Vous avez deviné, n’est-ce pas, que ce calier-là, c’était le diable en personne, autrement dire, le démon des voyages.

Mon Brelindindin prend ça pour de l’argent comptant, dit au revoir à Marie, saute dans sa barque, hisse la voile, se met à la barre et part malgré le mauvais temps, défiant les lames et l’ouragan. Ça, c’est bête et pas chrétien du tout. Il ne faut pas défier l’Océan. Dieu l’a créé pour montrer que l’homme est petit. Brelindindin ne craignait rien. Encore une faute. Celui qui craint tout est poltron ; celui qui ne craint rien est impie. Dieu veut se faire craindre. Voilà pourquoi il punit Brelindindin.
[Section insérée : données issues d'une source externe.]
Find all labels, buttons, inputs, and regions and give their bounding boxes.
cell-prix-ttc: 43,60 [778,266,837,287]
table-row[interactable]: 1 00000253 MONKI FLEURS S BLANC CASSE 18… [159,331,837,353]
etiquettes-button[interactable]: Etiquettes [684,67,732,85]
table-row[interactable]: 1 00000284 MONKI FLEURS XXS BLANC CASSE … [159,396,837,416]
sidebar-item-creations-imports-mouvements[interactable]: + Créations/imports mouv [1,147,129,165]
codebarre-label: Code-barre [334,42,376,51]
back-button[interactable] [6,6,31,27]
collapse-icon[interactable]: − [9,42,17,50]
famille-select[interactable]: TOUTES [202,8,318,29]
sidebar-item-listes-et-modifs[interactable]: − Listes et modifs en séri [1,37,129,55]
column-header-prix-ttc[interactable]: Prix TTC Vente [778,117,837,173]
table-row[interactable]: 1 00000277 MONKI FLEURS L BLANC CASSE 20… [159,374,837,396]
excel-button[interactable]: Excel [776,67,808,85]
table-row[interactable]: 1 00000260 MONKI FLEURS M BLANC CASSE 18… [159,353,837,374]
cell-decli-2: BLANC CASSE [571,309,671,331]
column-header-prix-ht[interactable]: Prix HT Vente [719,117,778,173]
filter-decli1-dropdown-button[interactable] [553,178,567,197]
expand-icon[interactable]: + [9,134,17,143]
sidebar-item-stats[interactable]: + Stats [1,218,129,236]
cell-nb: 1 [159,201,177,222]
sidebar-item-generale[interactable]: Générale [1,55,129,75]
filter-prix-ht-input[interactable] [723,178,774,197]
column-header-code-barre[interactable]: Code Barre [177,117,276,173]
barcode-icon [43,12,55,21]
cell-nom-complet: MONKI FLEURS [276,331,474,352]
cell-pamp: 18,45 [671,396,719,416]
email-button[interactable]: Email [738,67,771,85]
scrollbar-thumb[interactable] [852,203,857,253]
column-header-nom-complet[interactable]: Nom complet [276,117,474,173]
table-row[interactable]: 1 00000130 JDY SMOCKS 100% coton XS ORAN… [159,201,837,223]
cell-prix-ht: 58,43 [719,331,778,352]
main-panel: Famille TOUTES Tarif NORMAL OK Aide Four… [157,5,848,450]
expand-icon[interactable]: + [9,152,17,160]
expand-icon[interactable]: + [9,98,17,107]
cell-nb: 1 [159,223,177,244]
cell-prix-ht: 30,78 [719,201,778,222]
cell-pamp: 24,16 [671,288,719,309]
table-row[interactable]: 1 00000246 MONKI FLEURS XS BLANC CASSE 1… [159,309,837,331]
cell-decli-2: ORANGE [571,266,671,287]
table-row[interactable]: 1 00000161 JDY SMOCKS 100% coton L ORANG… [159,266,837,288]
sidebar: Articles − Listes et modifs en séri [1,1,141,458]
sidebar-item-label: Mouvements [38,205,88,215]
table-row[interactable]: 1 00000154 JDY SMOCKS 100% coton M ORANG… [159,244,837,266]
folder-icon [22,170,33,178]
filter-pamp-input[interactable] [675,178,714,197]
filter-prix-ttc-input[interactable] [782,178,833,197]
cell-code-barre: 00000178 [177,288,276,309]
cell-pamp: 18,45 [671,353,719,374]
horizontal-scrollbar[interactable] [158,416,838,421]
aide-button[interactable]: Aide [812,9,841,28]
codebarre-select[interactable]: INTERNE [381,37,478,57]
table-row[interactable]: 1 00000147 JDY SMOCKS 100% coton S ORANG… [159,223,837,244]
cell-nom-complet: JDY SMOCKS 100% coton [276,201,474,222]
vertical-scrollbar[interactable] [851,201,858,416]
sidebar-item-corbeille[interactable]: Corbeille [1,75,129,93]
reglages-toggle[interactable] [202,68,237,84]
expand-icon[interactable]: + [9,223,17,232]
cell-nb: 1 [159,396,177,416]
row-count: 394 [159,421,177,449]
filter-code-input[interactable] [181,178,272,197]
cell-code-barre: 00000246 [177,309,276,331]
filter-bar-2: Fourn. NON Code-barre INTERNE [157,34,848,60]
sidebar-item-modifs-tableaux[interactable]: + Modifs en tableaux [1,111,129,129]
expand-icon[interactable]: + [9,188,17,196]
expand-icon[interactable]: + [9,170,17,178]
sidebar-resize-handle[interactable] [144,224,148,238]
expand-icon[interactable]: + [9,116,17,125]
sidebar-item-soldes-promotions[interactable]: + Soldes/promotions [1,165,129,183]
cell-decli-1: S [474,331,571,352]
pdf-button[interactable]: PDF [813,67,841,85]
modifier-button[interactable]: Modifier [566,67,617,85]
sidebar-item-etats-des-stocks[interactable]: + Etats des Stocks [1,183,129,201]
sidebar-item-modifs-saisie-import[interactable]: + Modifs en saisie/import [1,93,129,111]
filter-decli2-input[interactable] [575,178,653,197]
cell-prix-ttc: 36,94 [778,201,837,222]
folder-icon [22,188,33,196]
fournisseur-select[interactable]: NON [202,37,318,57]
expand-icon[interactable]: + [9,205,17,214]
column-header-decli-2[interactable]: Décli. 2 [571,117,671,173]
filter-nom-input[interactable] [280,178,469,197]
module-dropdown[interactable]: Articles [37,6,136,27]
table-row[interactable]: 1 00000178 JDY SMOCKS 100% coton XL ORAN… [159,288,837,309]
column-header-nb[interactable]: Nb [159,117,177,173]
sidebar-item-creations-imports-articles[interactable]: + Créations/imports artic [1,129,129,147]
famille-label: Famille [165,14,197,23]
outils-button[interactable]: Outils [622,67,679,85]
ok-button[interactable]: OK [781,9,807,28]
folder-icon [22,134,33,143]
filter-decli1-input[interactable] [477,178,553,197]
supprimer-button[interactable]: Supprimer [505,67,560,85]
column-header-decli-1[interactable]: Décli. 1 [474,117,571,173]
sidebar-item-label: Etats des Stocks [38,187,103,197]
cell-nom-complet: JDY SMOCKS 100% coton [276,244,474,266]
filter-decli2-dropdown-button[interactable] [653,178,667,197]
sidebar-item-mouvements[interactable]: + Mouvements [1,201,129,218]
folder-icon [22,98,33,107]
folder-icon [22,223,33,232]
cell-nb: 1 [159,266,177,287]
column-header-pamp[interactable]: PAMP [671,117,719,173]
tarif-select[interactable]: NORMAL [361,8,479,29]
Poussé par des vents de noroi, son bateau courant grand largue, se trouvait devant les îles calcaires et les falaises du Calvados qui vont d’Arromanches à Port-en-Bessin. C’est un site sauvage et désolé, dans lequel on trouve les deux roches enchantées des demoiselles de Fontenailles ; mais le bateau filait comme le vent. Ce fut dès lors un voyage étrange.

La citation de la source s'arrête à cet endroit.